[EXERCISE BRIEF]: Whenever a line in the entries includes the word "קיימות", copy that line out.

[DATA EXTRACT]:
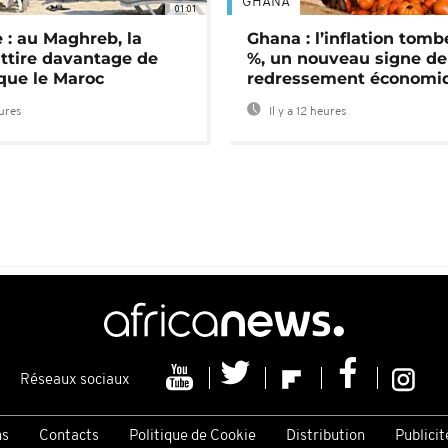
GHANA
01:01
 : au Maghreb, la
Ghana : l’inflation tomb
attire davantage de
%, un nouveau signe de
 que le Maroc
redressement économi
eures
Il y a 12 heures
Réseaux sociaux
ns
Contacts
Politique de Cookie
Distribution
Publicit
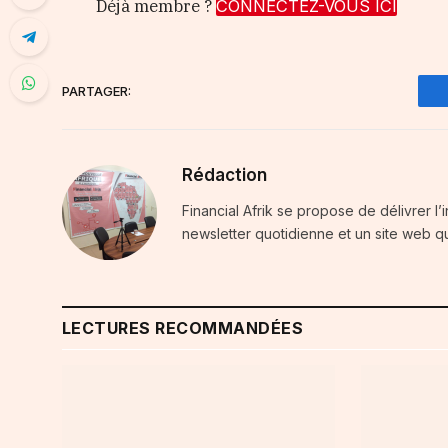
Déjà membre ?
CONNECTEZ-VOUS ICI
PARTAGER:
Rédaction
Financial Afrik se propose de délivrer l’
newsletter quotidienne et un site web qu
LECTURES RECOMMANDÉES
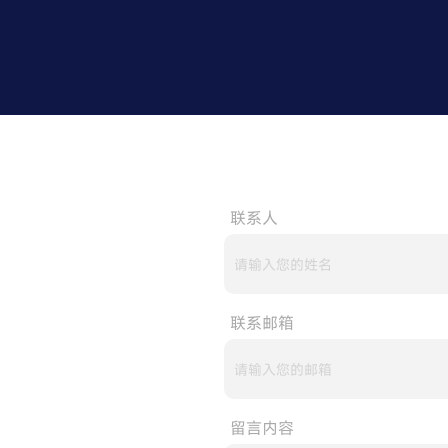
联系人
联系邮箱
留言内容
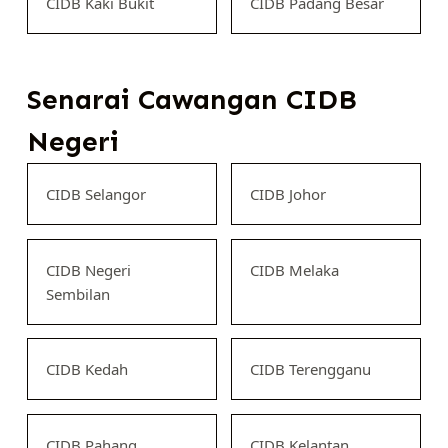
CIDB Kaki Bukit
CIDB Padang Besar
Senarai Cawangan CIDB
Negeri
CIDB Selangor
CIDB Johor
CIDB Negeri
CIDB Melaka
Sembilan
CIDB Kedah
CIDB Terengganu
CIDB Pahang
CIDB Kelantan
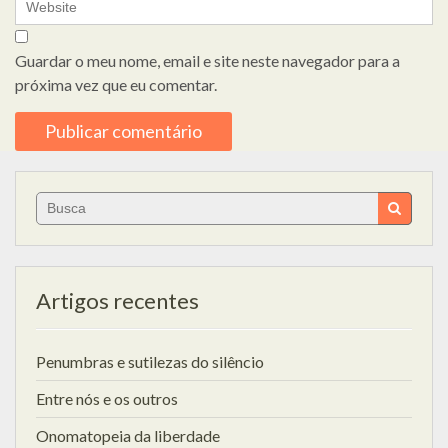
Guardar o meu nome, email e site neste navegador para a
próxima vez que eu comentar.
Search
for:
Artigos recentes
Penumbras e sutilezas do silêncio
Entre nós e os outros
Onomatopeia da liberdade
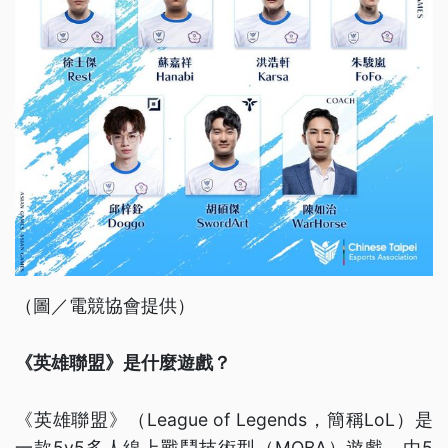
（圖／電競協會提供）
《英雄聯盟》是什麼遊戲？
《英雄聯盟》（League of Legends，簡稱LoL）是
一款5v5多人線上戰鬥技術型（MOBA）遊戲。由5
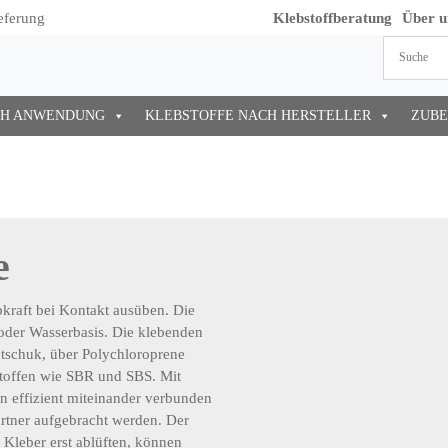
eferung
Klebstoffberatung
Über u
CH ANWENDUNG
KLEBSTOFFE NACH HERSTELLER
ZUB
e
bkraft bei Kontakt ausüben. Die
 oder Wasserbasis. Die klebenden
utschuk, über Polychloroprene
toffen wie SBR und SBS. Mit
n effizient miteinander verbunden
rtner aufgebracht werden. Der
 Kleber erst ablüften, können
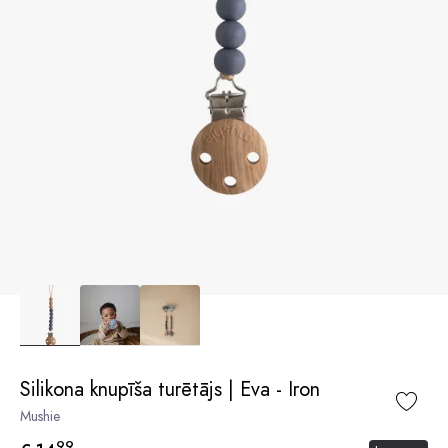
Silikona knupīša turētājs | Eva - Iron
Mushie
99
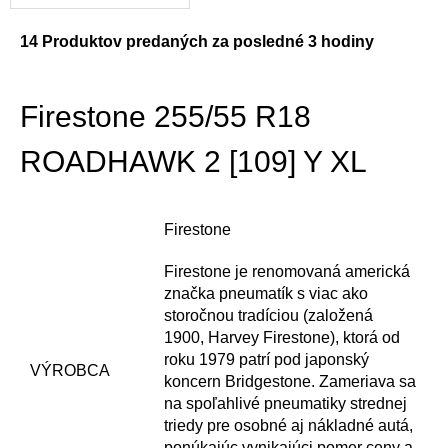
14
Produktov predaných za posledné 3 hodiny
Firestone 255/55 R18
ROADHAWK 2 [109] Y XL
Firestone
Firestone je renomovaná americká
značka pneumatík s viac ako
storočnou tradíciou (založená
1900, Harvey Firestone), ktorá od
roku 1979 patrí pod japonský
VÝROBCA
koncern Bridgestone. Zameriava sa
na spoľahlivé pneumatiky strednej
triedy pre osobné aj nákladné autá,
ponúkajúc vynikajúci pomer ceny a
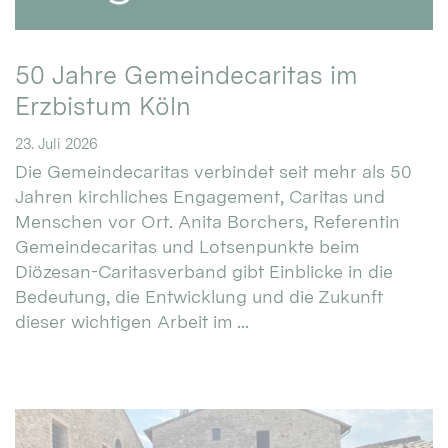
50 Jahre Gemeindecaritas im
Erzbistum Köln
23. Juli 2026
Die Gemeindecaritas verbindet seit mehr als 50
Jahren kirchliches Engagement, Caritas und
Menschen vor Ort. Anita Borchers, Referentin
Gemeindecaritas und Lotsenpunkte beim
Diözesan-Caritasverband gibt Einblicke in die
Bedeutung, die Entwicklung und die Zukunft
dieser wichtigen Arbeit im ...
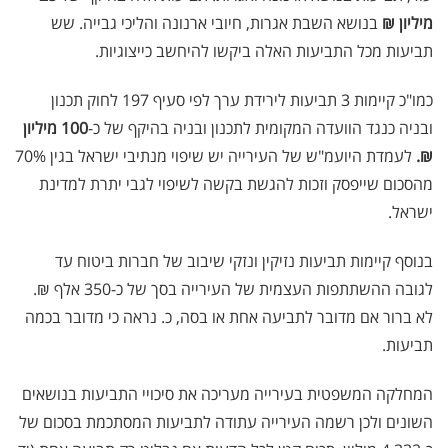
מיליון ₪
בנושא השבת אגרות, חיובי ארנונה והליכי גבייה. שש
תביעות מכל התביעות האלה ביקשו להיחשב כייצוגיות.
כמו"כ קיימות 3 תביעות לירידת ערך לפי סעיף 197 לחוק תכנון
ובניה כנגד הוועדה המקומית לתכנון ובניה בהיקף של כ-
100 מיליון
₪.
לעמדת היועמ"ש של העירייה יש שיפוי מנתיבי ישראל בגין 70%
מהסכום שייפסק וזכות להגשת בקשה לשיפוי לגבי יתרת למדינת
ישראל.
בנוסף קיימות תביעות נזיקין ונזקי שיבוב של חברות ביטוח עד
לגובה ההשתתפות העצמית של העירייה בסך של כ-350 אלף ₪.
לא ברור אם מדובר לתביעה אחת או בסה, כ. נראה כי מדובר בכמה
תביעות.
המחלקה המשפטית בעירייה מעריכה את סיכויי התביעות בנושאים
השונים ולכן רשמה העירייה עתודה לתביעות המסתכמת בסכום של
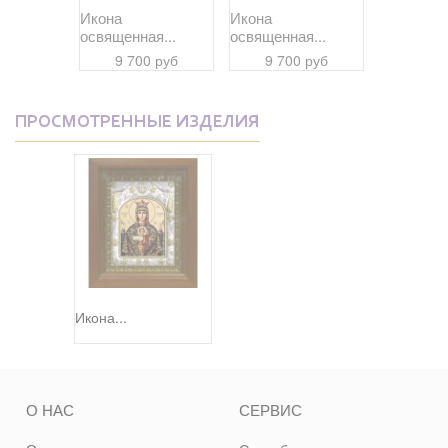
Икона
Икона
Икона
я...
освященная...
освященная...
освященна
 руб
9 700 руб
9 700 руб
9 70
ПРОСМОТРЕННЫЕ ИЗДЕЛИЯ
Икона...
О НАС
СЕРВИС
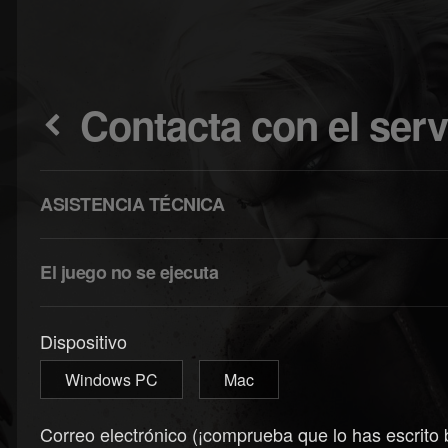
Contacta con el ser
ASISTENCIA TÉCNICA
El juego no se ejecuta
Dispositivo
Windows PC
Mac
Correo electrónico (¡comprueba que lo has escrito 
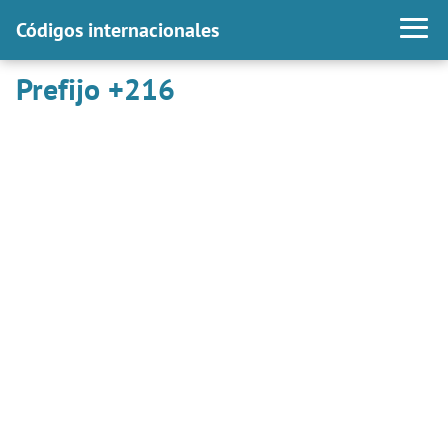
Códigos internacionales
Prefijo +216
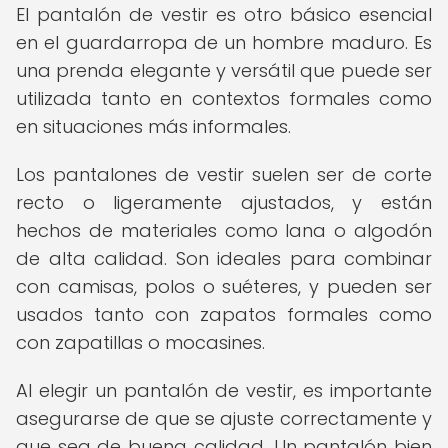
El pantalón de vestir es otro básico esencial
en el guardarropa de un hombre maduro. Es
una prenda elegante y versátil que puede ser
utilizada tanto en contextos formales como
en situaciones más informales.
Los pantalones de vestir suelen ser de corte
recto o ligeramente ajustados, y están
hechos de materiales como lana o algodón
de alta calidad. Son ideales para combinar
con camisas, polos o suéteres, y pueden ser
usados tanto con zapatos formales como
con zapatillas o mocasines.
Al elegir un pantalón de vestir, es importante
asegurarse de que se ajuste correctamente y
que sea de buena calidad. Un pantalón bien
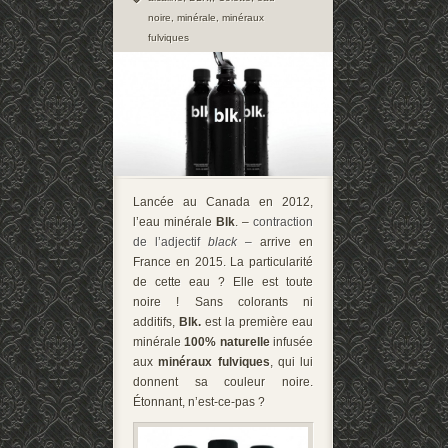
noire
,
minérale
,
minéraux
fulviques
Lancée au Canada en 2012,
l’eau minérale
Blk
. –
contraction
de l’adjectif
black
–
arrive en
France en 2015. La particularité
de cette eau ? Elle est toute
noire ! Sans colorants ni
additifs,
Blk.
est la première eau
minérale
100% naturelle
infusée
aux
minéraux fulviques
, qui lui
donnent sa couleur noire.
Étonnant, n’est-ce-pas ?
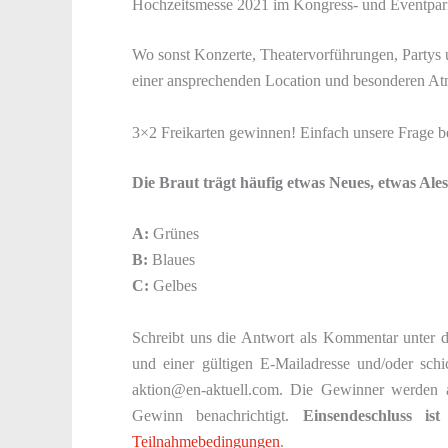
Hochzeitsmesse 2021 im Kongress- und Eventpar
Wo sonst Konzerte, Theatervorführungen, Partys un
einer ansprechenden Location und besonderen At
3×2 Freikarten gewinnen! Einfach unsere Frage b
Die Braut trägt häufig etwas Neues, etwas Ale
A:
Grünes
B:
Blaues
C:
Gelbes
Schreibt uns die Antwort als Kommentar unter d
und einer gültigen E-Mailadresse und/oder sc
aktion@en-aktuell.com. Die Gewinner werden 
Gewinn benachrichtigt.
Einsendeschluss is
Teilnahmebedingungen
.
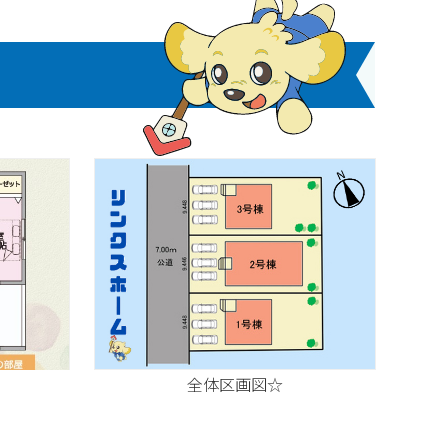
全体区画図☆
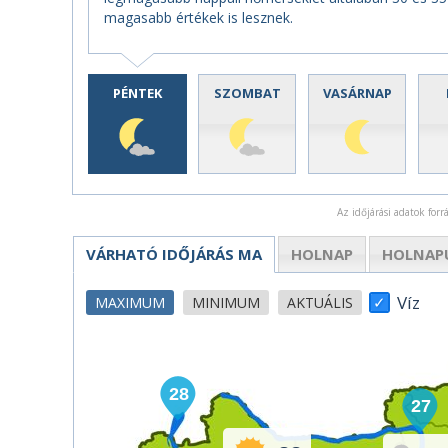
magasabb értékek is lesznek.
PÉNTEK
SZOMBAT
VASÁRNAP
Az időjárási adatok for
VÁRHATÓ IDŐJÁRÁS
MA
HOLNAP
HOLNAP
Víz
MAXIMUM
MINIMUM
AKTUÁLIS
28
27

[RESULT FOR THIS EXERCISE]:
כמו"כ קיימות 3 תביעות לירידת ערך לפי סעיף 197 לחוק תכנון
בנוסף קיימות תביעות נזיקין ונזקי שיבוב של חברות ביטוח עד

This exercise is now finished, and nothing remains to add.